» **TASK BRIEF**:
Copy, from the listing, every line in which the string "North" is present.

Top of GIVEN DATA

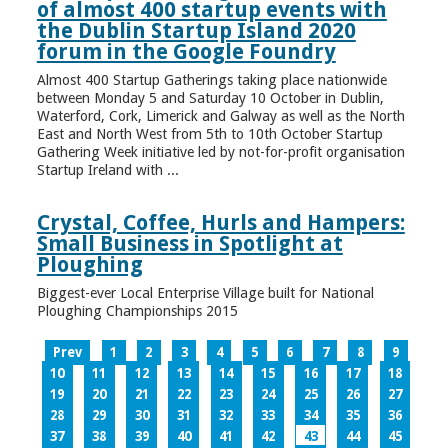
of almost 400 startup events with
the Dublin Startup Island 2020
forum in the Google Foundry
Almost 400 Startup Gatherings taking place nationwide
between Monday 5 and Saturday 10 October in Dublin,
Waterford, Cork, Limerick and Galway as well as the North
East and North West from 5th to 10th October Startup
Gathering Week initiative led by not-for-profit organisation
Startup Ireland with ...
Crystal, Coffee, Hurls and Hampers:
Small Business in Spotlight at
Ploughing
Biggest-ever Local Enterprise Village built for National
Ploughing Championships 2015
Prev
1
2
3
4
5
6
7
8
9
10
11
12
13
14
15
16
17
18
19
20
21
22
23
24
25
26
27
28
29
30
31
32
33
34
35
36
37
38
39
40
41
42
43
44
45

Bottom of GIVEN DATA

» **SOLUTION FOR THIS TASK**:
Waterford, Cork, Limerick and Galway as well as the North
East and North West from 5th to 10th October Startup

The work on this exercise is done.